Reset
There are periods of time where things begin to fall apart. Your children forget or lose too many things. Perhaps your spouse or partner reverts back to an old bad habit (cultivated during a previous relationship and you have to remind this person that you are indeed a reasonable person and do not look for opportunities to blame others). You try to take your trusted canine jogging partner out and he does not want to go (seriously, first time Cooper chose to stay home… may make him some rice tonight in case he doesn’t feel good. But it was easier to not hold onto a leash while jogging so perhaps not the wisest choice on his part).
Or perhaps you need to detox from the alcohol and carbs you enjoyed a bit too much while on vacation. (Too many delicious fruity tropical drinks and Belizean fry jacks which are the most amazing puff pastry… similar to beignets without the powdered sugar and a delicious accompaniment to eggs or refried beans or any breakfast food.) And the kid who is now back at college in need of after sun skin care (we both got burned the last day while snorkeling) and is also caught up in the what if discussions of possible cancelled or online classes to finish out the semester. No one wants to miss out on the social side of college life and the thought of having to move back home and participate in online anything sounds horrific.
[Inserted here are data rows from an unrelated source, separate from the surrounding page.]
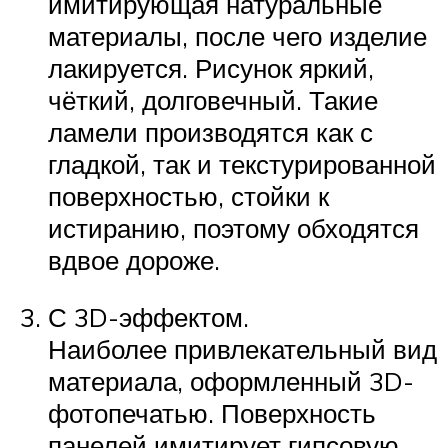
имитирующая натуральные
материалы, после чего изделие
лакируется. Рисунок яркий,
чёткий, долговечный. Такие
ламели производятся как с
гладкой, так и текстурированной
поверхностью, стойки к
истиранию, поэтому обходятся
вдвое дороже.
С 3D-эффектом.
Наиболее привлекательный вид
материала, оформленный 3D-
фотопечатью. Поверхность
панелей имитирует гипсовую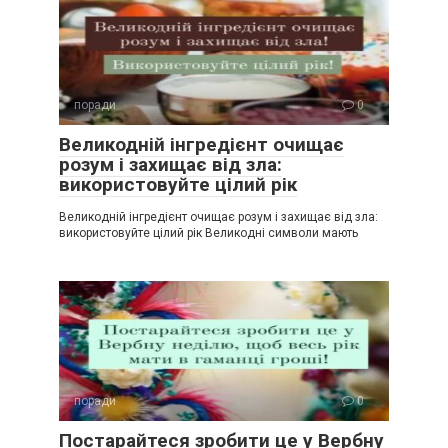
поради
0
Великодній інгредієнт очищає
розум і захищає від зла:
використовуйте цілий рік
Великодній інгредієнт очищає розум і захищає від зла:
використовуйте цілий рік Великодні символи мають
поради
0
Постарайтеся зробити це у Вербну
It is difficult to explain understand appreciate that this is a blip on the life screen and no matter what, it will be ok. And then there’s the laundry.
Post vacation is perhaps an easy targeted point in time during which a reset is needed. To adjust readjust to life and routine and sleep and nutrition. I find it easier the faster I put those processes in place to move back to my familiar. It also gives me a chance to look at any bad habits I have picked up along the way and readjust. Consider my personal goals family projects health happiness, and make a plan to achieve them or at least move in a more positive direction.
When younger, these plans would be hyper drive mode of wanting to achieve things check the boxes as quickly as possible. With age comes some wisdom. And while my brain wanted to do 4 miles today, perhaps to combat the results of too many carbs and sugar, my body cried out that 2 would be more reasonable. And while I felt sluggish at the beginning, I was happily sated and not in any pain. And I was able to shrug off some of the travel funk. All is good and it is perfectly acceptable to slowly readjust and give myself a bit of time to acclimate. (This is what my 51 year old body keeps telling my youthful inner voice.)
As I move along my life path, I have become more patient with myself. I no longer absolutely unequivocally require everything to be accomplished set in stone same day delivery. I try to be a bit more reflective introspective and respectful of time and duration of other processes.
I will visit my mom tomorrow. J.P.’s consistent visits with her while I was away definitely make things easier less guilty for me. But I needed a couple of days to recover and build my strength. For it is always tough difficult heart wrenching to walk into that place. Sensory overload and not in a good way.
But I have the sun and sensations of flying through the air, climbing walls of rock to observe ancient Mayan ruins, feeling alive.
I will try to carry that with me as we discuss review and begin our reset. To strive to be better versions of ourselves. To try to be better people for the ones we love. To try. For that is all we can do. And that is everything.
(Picture taken during one of my favorite resets… climbing Gros Piton in St Lucia. Hiking is my favorite medicine.)